É necessário que se diga tudo isso, que se escreva e semeie essa verdade dolorosa, para que toque os corações, na esperança de uma reação que talvez não se verifique, mas que pelo menos se tenta despertar. Na hora decisiva da colheita, as geadas da indiferença e as parasitas do comodismo ameaçam as mínimas esperanças de antigos e cansados lavradores. Apesar disso, os que ainda resistem não podem abandonar os seus postos. É necessário lutar, pois o pouco que se possa salvar poderá ser a garantia de melhores dias.

O homem, as gerações humanas morrem no tempo, mas o espírito não. O tempo é o campo de batalha em que os vencidos tombam para ressuscitar. Quem poderia deter a evolução do espírito no tempo? A consciência humana amadurece na temporalidade. A esperança espírita não repousa na fragilidade humana, mas nas potencialidades do espírito, que se atualizam no fogo das experiências existenciais. Curta é a vida, longo é o tempo, e a Verdade intemporal aguarda a todos no impassível Limiar do Eterno. O homem é incoerência e paixão, labareda esquiva que se apaga nas cinzas, mas o espírito é a centelha oculta que nunca se apaga e reacenderá a chama quantas vezes for necessário, para que a serenidade, a coerência e o amor o resgatem na duração dos séculos e dos milênios.
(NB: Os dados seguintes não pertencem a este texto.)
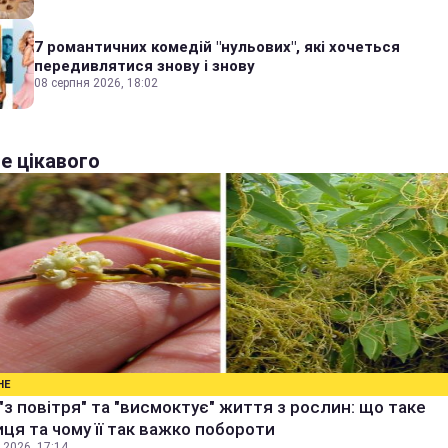
7 романтичних комедій "нульових", які хочеться
передивлятися знову і знову
08 серпня 2026, 18:02
е цікавого
НЕ
"з повітря" та "висмоктує" життя з рослин: що таке
ця та чому її так важко побороти
 2026, 17:14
Todas as Civilizações da Terra se desenvolveram, numa assombrosa sucessão de sombra e luz, para que um dia – o Dia do Senhor, de que falavam os antigos hebreus – a Civilização do Espírito se instale no planeta martirizado pelas tropelias da insensatez humana. Então teremos o Novo Céu e a Nova Terra da profecia milenar. Os que não se tornarem dignos da promessa continuarão a esperar e a amadurecer nas estufas dos mundos inferiores, purgando os resíduos da animalidade. Essa é a lei inviolável da Antropologia Espírita.